▶ _Task to carry out_:
All of the entries should be written out again exactly.

▶ _Study material_:
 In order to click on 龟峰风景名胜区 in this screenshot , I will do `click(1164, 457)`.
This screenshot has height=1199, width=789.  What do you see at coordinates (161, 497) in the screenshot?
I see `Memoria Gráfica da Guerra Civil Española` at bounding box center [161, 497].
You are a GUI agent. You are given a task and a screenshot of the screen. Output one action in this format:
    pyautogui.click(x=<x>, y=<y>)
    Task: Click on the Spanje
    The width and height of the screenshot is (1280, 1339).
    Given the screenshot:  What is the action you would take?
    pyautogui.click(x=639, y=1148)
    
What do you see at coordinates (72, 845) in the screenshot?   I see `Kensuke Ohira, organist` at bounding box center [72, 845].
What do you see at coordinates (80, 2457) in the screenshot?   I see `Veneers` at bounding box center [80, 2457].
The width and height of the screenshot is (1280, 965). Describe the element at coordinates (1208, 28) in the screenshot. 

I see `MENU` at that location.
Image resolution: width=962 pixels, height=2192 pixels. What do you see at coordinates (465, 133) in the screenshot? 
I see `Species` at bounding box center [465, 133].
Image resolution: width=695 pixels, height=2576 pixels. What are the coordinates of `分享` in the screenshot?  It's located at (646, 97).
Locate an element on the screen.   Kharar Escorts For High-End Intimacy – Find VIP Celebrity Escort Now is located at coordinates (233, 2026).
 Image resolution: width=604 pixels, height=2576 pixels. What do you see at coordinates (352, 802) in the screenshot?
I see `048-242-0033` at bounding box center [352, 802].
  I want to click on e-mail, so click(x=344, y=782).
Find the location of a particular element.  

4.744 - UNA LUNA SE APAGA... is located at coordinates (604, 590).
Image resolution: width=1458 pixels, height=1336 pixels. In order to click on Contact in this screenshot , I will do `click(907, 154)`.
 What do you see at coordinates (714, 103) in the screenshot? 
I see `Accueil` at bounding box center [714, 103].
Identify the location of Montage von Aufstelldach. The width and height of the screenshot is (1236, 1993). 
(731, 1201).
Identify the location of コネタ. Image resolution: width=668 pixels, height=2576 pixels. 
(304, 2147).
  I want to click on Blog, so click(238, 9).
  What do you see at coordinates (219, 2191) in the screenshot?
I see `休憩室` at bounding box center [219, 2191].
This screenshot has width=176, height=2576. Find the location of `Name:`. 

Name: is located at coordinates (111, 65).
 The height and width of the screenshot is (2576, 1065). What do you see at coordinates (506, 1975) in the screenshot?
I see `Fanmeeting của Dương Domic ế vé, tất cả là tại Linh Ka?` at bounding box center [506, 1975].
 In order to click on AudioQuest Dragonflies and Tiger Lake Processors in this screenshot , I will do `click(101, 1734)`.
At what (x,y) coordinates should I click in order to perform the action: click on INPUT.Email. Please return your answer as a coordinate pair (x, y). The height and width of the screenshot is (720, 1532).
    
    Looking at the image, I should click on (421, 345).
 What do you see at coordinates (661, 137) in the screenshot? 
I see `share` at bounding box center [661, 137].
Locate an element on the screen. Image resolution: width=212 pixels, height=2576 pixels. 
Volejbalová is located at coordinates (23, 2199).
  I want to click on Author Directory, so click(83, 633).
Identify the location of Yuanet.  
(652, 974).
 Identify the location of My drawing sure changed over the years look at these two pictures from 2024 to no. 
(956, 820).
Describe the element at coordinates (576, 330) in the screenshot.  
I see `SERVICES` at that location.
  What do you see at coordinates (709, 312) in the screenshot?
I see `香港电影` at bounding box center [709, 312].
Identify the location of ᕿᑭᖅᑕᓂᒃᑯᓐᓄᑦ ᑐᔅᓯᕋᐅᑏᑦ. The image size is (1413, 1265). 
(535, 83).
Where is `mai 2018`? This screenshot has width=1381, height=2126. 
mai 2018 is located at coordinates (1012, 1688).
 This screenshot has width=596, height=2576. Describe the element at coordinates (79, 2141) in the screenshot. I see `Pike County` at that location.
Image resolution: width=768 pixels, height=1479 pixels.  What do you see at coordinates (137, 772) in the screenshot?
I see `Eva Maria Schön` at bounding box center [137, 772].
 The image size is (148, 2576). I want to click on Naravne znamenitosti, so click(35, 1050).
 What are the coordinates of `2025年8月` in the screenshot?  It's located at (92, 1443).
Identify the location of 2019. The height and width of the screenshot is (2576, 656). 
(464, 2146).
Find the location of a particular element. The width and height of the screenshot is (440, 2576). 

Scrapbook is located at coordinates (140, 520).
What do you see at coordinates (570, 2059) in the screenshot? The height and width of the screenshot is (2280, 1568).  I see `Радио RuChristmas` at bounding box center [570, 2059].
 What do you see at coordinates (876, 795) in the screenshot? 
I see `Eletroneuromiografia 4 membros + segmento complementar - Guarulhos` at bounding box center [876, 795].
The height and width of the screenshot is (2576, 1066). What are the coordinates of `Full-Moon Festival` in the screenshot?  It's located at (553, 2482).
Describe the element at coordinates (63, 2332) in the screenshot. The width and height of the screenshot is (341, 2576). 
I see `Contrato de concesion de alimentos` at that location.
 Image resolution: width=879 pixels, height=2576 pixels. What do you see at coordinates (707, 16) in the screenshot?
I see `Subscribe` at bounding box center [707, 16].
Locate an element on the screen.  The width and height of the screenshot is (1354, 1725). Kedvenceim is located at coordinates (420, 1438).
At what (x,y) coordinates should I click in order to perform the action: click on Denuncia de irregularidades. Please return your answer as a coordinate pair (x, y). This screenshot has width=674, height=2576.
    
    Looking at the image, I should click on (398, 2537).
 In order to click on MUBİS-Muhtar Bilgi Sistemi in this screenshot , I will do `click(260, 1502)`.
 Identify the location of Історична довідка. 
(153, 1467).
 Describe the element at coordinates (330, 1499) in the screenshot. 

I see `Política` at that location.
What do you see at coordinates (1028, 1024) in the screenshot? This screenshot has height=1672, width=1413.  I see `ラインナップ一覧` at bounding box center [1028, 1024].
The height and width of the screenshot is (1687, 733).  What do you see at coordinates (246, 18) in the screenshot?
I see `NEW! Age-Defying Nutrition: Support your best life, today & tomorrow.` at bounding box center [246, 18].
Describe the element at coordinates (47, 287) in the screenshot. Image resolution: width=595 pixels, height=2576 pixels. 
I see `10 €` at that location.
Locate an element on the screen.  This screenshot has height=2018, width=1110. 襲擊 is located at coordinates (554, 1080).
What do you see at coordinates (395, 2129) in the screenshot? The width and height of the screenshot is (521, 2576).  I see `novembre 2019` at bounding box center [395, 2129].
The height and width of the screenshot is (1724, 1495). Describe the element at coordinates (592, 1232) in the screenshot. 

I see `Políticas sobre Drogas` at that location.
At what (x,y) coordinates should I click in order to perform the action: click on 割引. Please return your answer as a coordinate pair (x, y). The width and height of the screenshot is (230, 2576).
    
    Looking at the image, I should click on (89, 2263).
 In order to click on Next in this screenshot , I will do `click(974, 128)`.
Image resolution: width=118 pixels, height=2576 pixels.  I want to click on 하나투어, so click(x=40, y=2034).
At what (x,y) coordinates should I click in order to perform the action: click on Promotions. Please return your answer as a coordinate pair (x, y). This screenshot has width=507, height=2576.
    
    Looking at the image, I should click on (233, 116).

▶ _Problem solution_:
 In order to click on 龟峰风景名胜区 in this screenshot , I will do `click(1164, 457)`.
This screenshot has height=1199, width=789.  What do you see at coordinates (161, 497) in the screenshot?
I see `Memoria Gráfica da Guerra Civil Española` at bounding box center [161, 497].
You are a GUI agent. You are given a task and a screenshot of the screen. Output one action in this format:
    pyautogui.click(x=<x>, y=<y>)
    Task: Click on the Spanje
    The width and height of the screenshot is (1280, 1339).
    Given the screenshot:  What is the action you would take?
    pyautogui.click(x=639, y=1148)
    
What do you see at coordinates (72, 845) in the screenshot?   I see `Kensuke Ohira, organist` at bounding box center [72, 845].
What do you see at coordinates (80, 2457) in the screenshot?   I see `Veneers` at bounding box center [80, 2457].
The width and height of the screenshot is (1280, 965). Describe the element at coordinates (1208, 28) in the screenshot. 

I see `MENU` at that location.
Image resolution: width=962 pixels, height=2192 pixels. What do you see at coordinates (465, 133) in the screenshot? 
I see `Species` at bounding box center [465, 133].
Image resolution: width=695 pixels, height=2576 pixels. What are the coordinates of `分享` in the screenshot?  It's located at (646, 97).
Locate an element on the screen.   Kharar Escorts For High-End Intimacy – Find VIP Celebrity Escort Now is located at coordinates (233, 2026).
 Image resolution: width=604 pixels, height=2576 pixels. What do you see at coordinates (352, 802) in the screenshot?
I see `048-242-0033` at bounding box center [352, 802].
  I want to click on e-mail, so click(x=344, y=782).
Find the location of a particular element.  

4.744 - UNA LUNA SE APAGA... is located at coordinates (604, 590).
Image resolution: width=1458 pixels, height=1336 pixels. In order to click on Contact in this screenshot , I will do `click(907, 154)`.
 What do you see at coordinates (714, 103) in the screenshot? 
I see `Accueil` at bounding box center [714, 103].
Identify the location of Montage von Aufstelldach. The width and height of the screenshot is (1236, 1993). 
(731, 1201).
Identify the location of コネタ. Image resolution: width=668 pixels, height=2576 pixels. 
(304, 2147).
  I want to click on Blog, so click(238, 9).
  What do you see at coordinates (219, 2191) in the screenshot?
I see `休憩室` at bounding box center [219, 2191].
This screenshot has width=176, height=2576. Find the location of `Name:`. 

Name: is located at coordinates (111, 65).
 The height and width of the screenshot is (2576, 1065). What do you see at coordinates (506, 1975) in the screenshot?
I see `Fanmeeting của Dương Domic ế vé, tất cả là tại Linh Ka?` at bounding box center [506, 1975].
 In order to click on AudioQuest Dragonflies and Tiger Lake Processors in this screenshot , I will do `click(101, 1734)`.
At what (x,y) coordinates should I click in order to perform the action: click on INPUT.Email. Please return your answer as a coordinate pair (x, y). The height and width of the screenshot is (720, 1532).
    
    Looking at the image, I should click on (421, 345).
 What do you see at coordinates (661, 137) in the screenshot? 
I see `share` at bounding box center [661, 137].
Locate an element on the screen. Image resolution: width=212 pixels, height=2576 pixels. 
Volejbalová is located at coordinates (23, 2199).
  I want to click on Author Directory, so click(83, 633).
Identify the location of Yuanet.  
(652, 974).
 Identify the location of My drawing sure changed over the years look at these two pictures from 2024 to no. 
(956, 820).
Describe the element at coordinates (576, 330) in the screenshot.  
I see `SERVICES` at that location.
  What do you see at coordinates (709, 312) in the screenshot?
I see `香港电影` at bounding box center [709, 312].
Identify the location of ᕿᑭᖅᑕᓂᒃᑯᓐᓄᑦ ᑐᔅᓯᕋᐅᑏᑦ. The image size is (1413, 1265). 
(535, 83).
Where is `mai 2018`? This screenshot has width=1381, height=2126. 
mai 2018 is located at coordinates (1012, 1688).
 This screenshot has width=596, height=2576. Describe the element at coordinates (79, 2141) in the screenshot. I see `Pike County` at that location.
Image resolution: width=768 pixels, height=1479 pixels.  What do you see at coordinates (137, 772) in the screenshot?
I see `Eva Maria Schön` at bounding box center [137, 772].
 The image size is (148, 2576). I want to click on Naravne znamenitosti, so click(35, 1050).
 What are the coordinates of `2025年8月` in the screenshot?  It's located at (92, 1443).
Identify the location of 2019. The height and width of the screenshot is (2576, 656). 
(464, 2146).
Find the location of a particular element. The width and height of the screenshot is (440, 2576). 

Scrapbook is located at coordinates (140, 520).
What do you see at coordinates (570, 2059) in the screenshot? The height and width of the screenshot is (2280, 1568).  I see `Радио RuChristmas` at bounding box center [570, 2059].
 What do you see at coordinates (876, 795) in the screenshot? 
I see `Eletroneuromiografia 4 membros + segmento complementar - Guarulhos` at bounding box center [876, 795].
The height and width of the screenshot is (2576, 1066). What are the coordinates of `Full-Moon Festival` in the screenshot?  It's located at (553, 2482).
Describe the element at coordinates (63, 2332) in the screenshot. The width and height of the screenshot is (341, 2576). 
I see `Contrato de concesion de alimentos` at that location.
 Image resolution: width=879 pixels, height=2576 pixels. What do you see at coordinates (707, 16) in the screenshot?
I see `Subscribe` at bounding box center [707, 16].
Locate an element on the screen.  The width and height of the screenshot is (1354, 1725). Kedvenceim is located at coordinates (420, 1438).
At what (x,y) coordinates should I click in order to perform the action: click on Denuncia de irregularidades. Please return your answer as a coordinate pair (x, y). This screenshot has width=674, height=2576.
    
    Looking at the image, I should click on (398, 2537).
 In order to click on MUBİS-Muhtar Bilgi Sistemi in this screenshot , I will do `click(260, 1502)`.
 Identify the location of Історична довідка. 
(153, 1467).
 Describe the element at coordinates (330, 1499) in the screenshot. 

I see `Política` at that location.
What do you see at coordinates (1028, 1024) in the screenshot? This screenshot has height=1672, width=1413.  I see `ラインナップ一覧` at bounding box center [1028, 1024].
The height and width of the screenshot is (1687, 733).  What do you see at coordinates (246, 18) in the screenshot?
I see `NEW! Age-Defying Nutrition: Support your best life, today & tomorrow.` at bounding box center [246, 18].
Describe the element at coordinates (47, 287) in the screenshot. Image resolution: width=595 pixels, height=2576 pixels. 
I see `10 €` at that location.
Locate an element on the screen.  This screenshot has height=2018, width=1110. 襲擊 is located at coordinates (554, 1080).
What do you see at coordinates (395, 2129) in the screenshot? The width and height of the screenshot is (521, 2576).  I see `novembre 2019` at bounding box center [395, 2129].
The height and width of the screenshot is (1724, 1495). Describe the element at coordinates (592, 1232) in the screenshot. 

I see `Políticas sobre Drogas` at that location.
At what (x,y) coordinates should I click in order to perform the action: click on 割引. Please return your answer as a coordinate pair (x, y). The width and height of the screenshot is (230, 2576).
    
    Looking at the image, I should click on (89, 2263).
 In order to click on Next in this screenshot , I will do `click(974, 128)`.
Image resolution: width=118 pixels, height=2576 pixels.  I want to click on 하나투어, so click(x=40, y=2034).
At what (x,y) coordinates should I click in order to perform the action: click on Promotions. Please return your answer as a coordinate pair (x, y). This screenshot has width=507, height=2576.
    
    Looking at the image, I should click on (233, 116).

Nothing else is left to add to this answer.